This is just a blog about my thoughts, my family, my everyday life. Because I am a Christian and have ups and downs like everyone else, I hope it will encourage others to either turn to Christ for the first time, or lean on Him when times are rough. Often life is just random and funny. I started this blog after many years of writing to my church about our vacations. They began to encourage me to blog and finally I am. Thanks for reading.

"Behold, upon the mountains, the feet of him who brings good news, who publishes peace!" Nahum 1:15

God is most glorified in us when we are most satisfied in Him. John Piper

Monday, October 14, 2013

Sleepless Nights and Radical Living

I am having a bout with insomnia presently.  Well, not presently because I am on the computer right now. But presently as in last night and the night before that and the night before that and so on.  Sigh.
I am not worried about anything,  There are no thoughts plaguing me.  It's just me, lying in bed, not sleeping. I have been reading a book entitled "from fear to freedom" by Rose Marie Miller. (It has no caps.)  So I picked it up and finished it.  It is very good and a real eye opener about what is wrong with me...and with you, too BTW. (I know. You thought I was perfect and maybe I thought that too... Well, surprise!!  We're both wrong.)
So, last night having exhausted my resources without turning on the tv, I turned to the One that knows it all.

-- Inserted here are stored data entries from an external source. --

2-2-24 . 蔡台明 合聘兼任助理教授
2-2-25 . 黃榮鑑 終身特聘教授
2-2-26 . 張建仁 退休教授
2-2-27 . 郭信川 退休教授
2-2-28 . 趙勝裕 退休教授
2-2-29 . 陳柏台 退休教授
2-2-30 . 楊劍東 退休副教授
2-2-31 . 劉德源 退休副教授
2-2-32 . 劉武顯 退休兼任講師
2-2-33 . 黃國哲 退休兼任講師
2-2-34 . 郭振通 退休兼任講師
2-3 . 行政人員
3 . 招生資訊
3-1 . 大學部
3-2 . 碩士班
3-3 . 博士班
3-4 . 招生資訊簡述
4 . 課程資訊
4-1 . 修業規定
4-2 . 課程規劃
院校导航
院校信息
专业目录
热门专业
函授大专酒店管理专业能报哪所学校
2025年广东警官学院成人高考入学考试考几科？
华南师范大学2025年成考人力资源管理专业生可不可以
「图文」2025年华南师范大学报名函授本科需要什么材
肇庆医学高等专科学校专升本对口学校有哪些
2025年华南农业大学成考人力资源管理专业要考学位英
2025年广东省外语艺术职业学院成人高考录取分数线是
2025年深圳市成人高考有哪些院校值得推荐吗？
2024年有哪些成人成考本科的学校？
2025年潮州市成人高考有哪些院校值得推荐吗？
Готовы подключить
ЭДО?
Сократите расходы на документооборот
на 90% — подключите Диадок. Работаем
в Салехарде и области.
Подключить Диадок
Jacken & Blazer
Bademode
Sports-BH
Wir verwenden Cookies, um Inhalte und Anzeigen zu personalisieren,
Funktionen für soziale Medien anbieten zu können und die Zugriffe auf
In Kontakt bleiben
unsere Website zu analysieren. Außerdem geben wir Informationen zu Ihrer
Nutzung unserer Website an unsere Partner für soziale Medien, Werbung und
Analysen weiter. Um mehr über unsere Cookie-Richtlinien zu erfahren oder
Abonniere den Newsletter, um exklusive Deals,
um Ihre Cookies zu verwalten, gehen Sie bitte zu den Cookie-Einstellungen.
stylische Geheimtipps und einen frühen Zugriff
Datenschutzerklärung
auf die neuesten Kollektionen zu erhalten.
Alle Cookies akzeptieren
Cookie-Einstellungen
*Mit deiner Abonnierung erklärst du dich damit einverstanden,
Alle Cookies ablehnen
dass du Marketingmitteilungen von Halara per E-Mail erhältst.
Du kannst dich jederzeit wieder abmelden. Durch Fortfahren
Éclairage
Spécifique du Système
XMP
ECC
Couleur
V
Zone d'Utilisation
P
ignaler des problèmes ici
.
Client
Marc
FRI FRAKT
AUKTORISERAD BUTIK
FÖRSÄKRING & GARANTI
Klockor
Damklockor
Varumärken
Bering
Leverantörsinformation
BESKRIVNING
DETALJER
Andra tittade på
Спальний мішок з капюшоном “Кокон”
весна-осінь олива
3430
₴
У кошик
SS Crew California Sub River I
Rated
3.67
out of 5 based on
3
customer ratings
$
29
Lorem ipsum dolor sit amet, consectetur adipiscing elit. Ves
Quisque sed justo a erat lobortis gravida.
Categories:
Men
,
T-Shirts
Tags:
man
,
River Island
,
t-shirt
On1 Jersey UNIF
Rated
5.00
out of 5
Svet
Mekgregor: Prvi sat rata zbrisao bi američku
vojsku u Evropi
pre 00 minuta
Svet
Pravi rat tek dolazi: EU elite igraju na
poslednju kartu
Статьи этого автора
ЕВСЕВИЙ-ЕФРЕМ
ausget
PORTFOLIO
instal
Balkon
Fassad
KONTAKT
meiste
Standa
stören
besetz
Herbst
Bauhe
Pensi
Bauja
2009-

The conversation was one-sided, though He hears and answers in His time and in His way.
Me:  Okay, Lord.  Two words come to mind: comfortable and sedate.  I have become a comfortable and sedate person. As I stare at the ceiling, this reality hits hard and makes me wince.  Yes, I take care of Tommy and my mom, though she is doing well and does not need my full attention right now.  I am busy with things of my choosing, but perhaps they are not of Your choosing...just perhaps.  I am afraid I have attached those words to You also, God.  
God:  (I don't know what He is saying, but I know He is still listening.  He is probably wondering what I am going to say next.  Oh, right.  He already knows.)
Me:  Are You sitting on Your throne comfortable and sedate?  I think not.  You are doing amazing things all over the world, in every detail of Your creation.  You never sleep.  You never slumber. (Ironic, isn't it?)  If You wanted me to sleep right now, nothing could stop it from happening.  But maybe this is Your way of getting my attention...in the still of the night.  I hear nothing but the fan in the room. You radically do radical things.  Radical.  I just need to take off comfortable and put on radical. I am not sure what it will look like on me.  I am sooo very much not rad.  You will show me.  I will get out of my box.
God:  (I just know He is thinking about allowing me to sleep now.)
Me:  I've got three batches of cookie dough in my fridge that need baking.  (No, not for me.  I am abstaining at present.)  But maybe for you, dear reader.  Not very radical, but it's something.  I will still care for my husband and meet the needs of my mom, but I will put on some radical when I do.  Just watch.
And then I slept.  The End.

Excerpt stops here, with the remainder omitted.